27-year-old diver dies from possible oxygen toxicity

By Sheila Harris Special to the Cassville Democrat

KISS Rebreathers divers gathered at Roaring River Spring Friday morning for what was meant to be a day of preparation for the team’s planned second record-breaking dive into Roaring River Cave on Saturday. 

Instead, the day turned tragic when, shortly after submerging, 27-year-old Eric Hahn, of Blacksburg, Va., suffered from what appeared to be the effects of oxygen toxicity.

Mike Young, KISS Rebreathers CEO and head diver, said the preliminary Missouri State Highway Patrol investigation revealed that Hahn’s personal air tank contained an inappropriate amount of oxygen, which can lead to the type of seizure Hahn is believed to have experienced in the water.

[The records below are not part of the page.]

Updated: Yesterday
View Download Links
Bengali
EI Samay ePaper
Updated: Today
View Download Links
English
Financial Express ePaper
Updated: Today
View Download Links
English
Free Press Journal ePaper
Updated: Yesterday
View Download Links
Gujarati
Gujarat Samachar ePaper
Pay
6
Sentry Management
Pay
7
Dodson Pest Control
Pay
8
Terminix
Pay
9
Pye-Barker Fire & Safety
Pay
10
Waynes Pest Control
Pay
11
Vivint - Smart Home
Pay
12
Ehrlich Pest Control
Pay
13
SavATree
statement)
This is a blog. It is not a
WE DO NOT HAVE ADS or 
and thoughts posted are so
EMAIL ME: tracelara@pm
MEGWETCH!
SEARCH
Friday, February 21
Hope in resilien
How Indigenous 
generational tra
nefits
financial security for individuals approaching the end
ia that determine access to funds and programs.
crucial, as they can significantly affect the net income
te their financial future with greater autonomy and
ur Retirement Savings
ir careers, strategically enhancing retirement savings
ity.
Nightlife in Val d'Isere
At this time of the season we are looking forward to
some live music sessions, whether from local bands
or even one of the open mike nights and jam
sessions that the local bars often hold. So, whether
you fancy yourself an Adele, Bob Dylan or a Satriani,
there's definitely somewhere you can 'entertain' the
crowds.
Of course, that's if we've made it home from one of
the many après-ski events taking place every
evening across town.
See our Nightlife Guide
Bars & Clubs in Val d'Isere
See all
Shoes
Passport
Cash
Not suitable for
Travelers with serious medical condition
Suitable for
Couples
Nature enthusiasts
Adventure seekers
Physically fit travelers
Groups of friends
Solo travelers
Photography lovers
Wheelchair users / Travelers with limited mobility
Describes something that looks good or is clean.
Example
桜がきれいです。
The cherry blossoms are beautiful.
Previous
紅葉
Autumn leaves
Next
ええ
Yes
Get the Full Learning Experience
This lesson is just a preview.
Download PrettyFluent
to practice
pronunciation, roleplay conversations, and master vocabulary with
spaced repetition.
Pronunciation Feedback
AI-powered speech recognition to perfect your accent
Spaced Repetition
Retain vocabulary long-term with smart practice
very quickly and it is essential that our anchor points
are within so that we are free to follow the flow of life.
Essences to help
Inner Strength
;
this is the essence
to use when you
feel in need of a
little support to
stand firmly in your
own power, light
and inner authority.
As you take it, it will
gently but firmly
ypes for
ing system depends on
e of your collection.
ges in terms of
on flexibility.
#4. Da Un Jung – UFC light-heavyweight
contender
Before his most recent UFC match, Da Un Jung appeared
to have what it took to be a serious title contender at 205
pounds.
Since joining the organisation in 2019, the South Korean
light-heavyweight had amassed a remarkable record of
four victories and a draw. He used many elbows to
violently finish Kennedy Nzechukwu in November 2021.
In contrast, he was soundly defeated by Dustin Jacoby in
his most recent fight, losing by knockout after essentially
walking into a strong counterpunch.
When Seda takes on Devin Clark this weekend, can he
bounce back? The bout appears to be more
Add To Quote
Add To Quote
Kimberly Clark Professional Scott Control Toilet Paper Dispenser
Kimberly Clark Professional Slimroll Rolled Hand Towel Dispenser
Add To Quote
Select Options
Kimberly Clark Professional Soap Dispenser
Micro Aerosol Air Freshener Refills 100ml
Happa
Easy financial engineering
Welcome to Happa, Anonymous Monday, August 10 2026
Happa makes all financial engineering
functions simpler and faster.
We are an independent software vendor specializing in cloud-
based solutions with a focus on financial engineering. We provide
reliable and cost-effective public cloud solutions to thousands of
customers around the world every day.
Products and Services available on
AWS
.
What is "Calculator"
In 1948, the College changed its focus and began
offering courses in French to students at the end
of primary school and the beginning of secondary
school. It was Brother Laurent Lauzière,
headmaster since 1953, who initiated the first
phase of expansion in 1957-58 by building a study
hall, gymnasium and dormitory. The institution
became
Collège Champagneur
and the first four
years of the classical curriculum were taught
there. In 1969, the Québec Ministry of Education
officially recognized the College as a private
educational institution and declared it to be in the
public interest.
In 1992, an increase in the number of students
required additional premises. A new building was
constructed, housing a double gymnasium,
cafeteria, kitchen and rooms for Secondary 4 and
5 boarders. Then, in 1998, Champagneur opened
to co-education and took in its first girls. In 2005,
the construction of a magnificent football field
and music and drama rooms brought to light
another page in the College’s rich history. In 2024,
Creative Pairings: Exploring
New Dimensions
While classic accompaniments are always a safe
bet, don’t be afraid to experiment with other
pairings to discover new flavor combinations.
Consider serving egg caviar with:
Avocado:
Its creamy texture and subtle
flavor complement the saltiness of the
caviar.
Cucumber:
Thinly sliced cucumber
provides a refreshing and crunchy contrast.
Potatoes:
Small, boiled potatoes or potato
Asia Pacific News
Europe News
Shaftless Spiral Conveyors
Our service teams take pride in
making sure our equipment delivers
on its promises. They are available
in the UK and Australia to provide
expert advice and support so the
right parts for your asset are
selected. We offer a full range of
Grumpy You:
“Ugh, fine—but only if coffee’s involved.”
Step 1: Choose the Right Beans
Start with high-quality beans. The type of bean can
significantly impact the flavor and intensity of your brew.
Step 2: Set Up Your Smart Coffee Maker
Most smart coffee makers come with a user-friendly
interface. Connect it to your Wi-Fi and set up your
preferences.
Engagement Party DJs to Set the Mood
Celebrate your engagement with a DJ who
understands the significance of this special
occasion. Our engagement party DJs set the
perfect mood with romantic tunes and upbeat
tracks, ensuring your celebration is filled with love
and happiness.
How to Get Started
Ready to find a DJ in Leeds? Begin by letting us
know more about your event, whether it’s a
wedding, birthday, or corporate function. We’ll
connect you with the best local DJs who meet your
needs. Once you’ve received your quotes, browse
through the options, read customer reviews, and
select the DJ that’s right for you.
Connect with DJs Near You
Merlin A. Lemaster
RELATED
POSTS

The investigation, which will include the results of a pending autopsy, is ongoing.

Hahn’s body was recovered from a depth of about 200 feet subsurface in Roaring River Spring by his teammates at about 4:20 p.m. He was pronounced dead at the scene by Barry County Coroner Gary Swearingen.

Hahn’s fellow divers are devastated by his loss.

“Eric was always smiling and made everyone around him happy,” Young said.

Hahn, a software engineer by trade, was an experienced cave diver of several years who had been present for most of the KISS team’s monthly explorations of Roaring River Cave in 2022.

“Eric always went full-bore to gain more diving experience,” a teammate said. “He always put the time in and did the work — he didn’t just game the system like some cave divers do.”

On Saturday, the KISS Rebreathers dive team retrieved the 18 safety tanks from the spring that had been staged along their route for the day’s planned deep dive. Their underwater habitats (mini-homes where they serve decompression time) were also brought to the surface.

“Our season is over at the park,” Mike Young said. “I’m not sure what next year will hold.”

The KISS team, which began making monthly exploratory dives into the submerged cave with permission from the Missouri Department of Natural Resources (DNR) in May 2021, were originally scheduled for another weekend dive into Roaring River Cave in November, but Hahn’s death has changed that plan.

The KISS Rebreathers will continue diving, even though their time at Roaring River State Park is on hiatus.

“Underwater cave exploration is one of the few final frontiers,” Mike Young said. “We dive because we love to explore.”

The KISS Rebreathers dive team put Roaring River Spring in national record books in November 2021 by achieving a depth of 472 feet subsurface.

Young has said there’s still more depth down there to explore. Whether that will happen now remains to be seen. 

As of October 2022, Roaring River Spring remains “bottomless,” giving credence to a legend handed down through multiple generations — and with Hahn’s name now living on as part of it.